How to Stop Content Skimming (and Get People to Read at a Snail’s Pace)

One of the issues we find as content creators is that many people skim through content.

They’ll either:

A. Just look at the URL or headline and deduct their own ideas

B. Jump around and look past a lot of the smaller details we cover

When people skim through the content we are losing valuable opportunities to send people to valuable, affiliated resources.

You want them to slow down… waaaaaay slow….

content skimming


It’s a given that people are going to do this regardless but there are ways to format your articles so it’s more engaging.

Here is a quick set of tips to make your articles in a fashion people don’t want to skim:


1. Keep the post lenght short (within reason)

People have a lot on their plate so it’s important that you don’t make the content too lengthy. Get to the point as soon as you can to make sure that they get the main points.

Longer articles tend to rank better… but tacking on 1,000+ words for a basic 1-2-3 step guide is unecessary.


2. Form a structure and break up the post

If it’s a lengthier article then make sure that you’re frequently using sub-headings so that if a reader wants to skim around there will be sections that catch their attention.

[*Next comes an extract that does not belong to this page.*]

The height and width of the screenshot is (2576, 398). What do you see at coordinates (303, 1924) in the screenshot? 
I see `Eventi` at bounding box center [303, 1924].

Try to avoid big bocks of text.


3. Use a font that’s easy on the eyes

You may have written tons of papers in school using 12 point font but that’s not the case for the Web; consider bumping the font size up to 14-16pt to make it easier to read.

It’s usually best to stick to sans-serif.

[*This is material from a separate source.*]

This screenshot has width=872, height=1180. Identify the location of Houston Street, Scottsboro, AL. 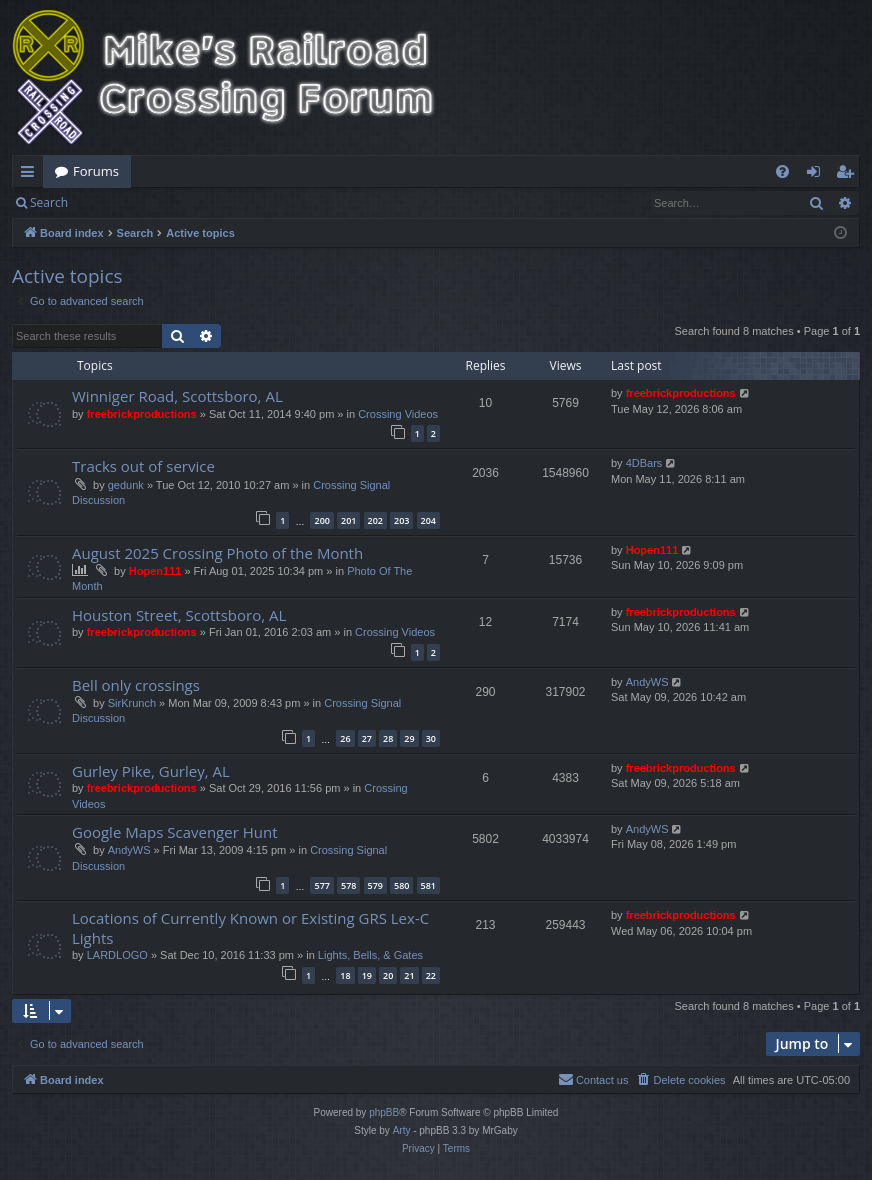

4. Add some formatting to draw attention

Be sure to utilize italicization, bolding, and underlining to draw attention to parts of your work that matter.


5. Don’t go too crazy with the links

Try not to overdo it with the links otherwise you’ll send the reader down a rabbit hole of content and miss the opportunity to convert them from the original article.


6. Add images to break the flow

Visuals have stopping power for skimming because they catch the eye so be sure to add them throughout your posts; do the same with video when they’re appropriate.



Though this article doesn’t put these into effect…

…it shows that length plays an important role.

It’s short, set as a list, and gets to the point.

I’m able to convey the message effectively.

Wouldn’t you agree?

You probably still skimmed (that’s what we all do). Hopefully I caught enough of your attention so you’ll start reworking your content for better headlines, body, and CTA’s. If not? Well… best of luck, then, because people aren’t stopping skimming anytime soon.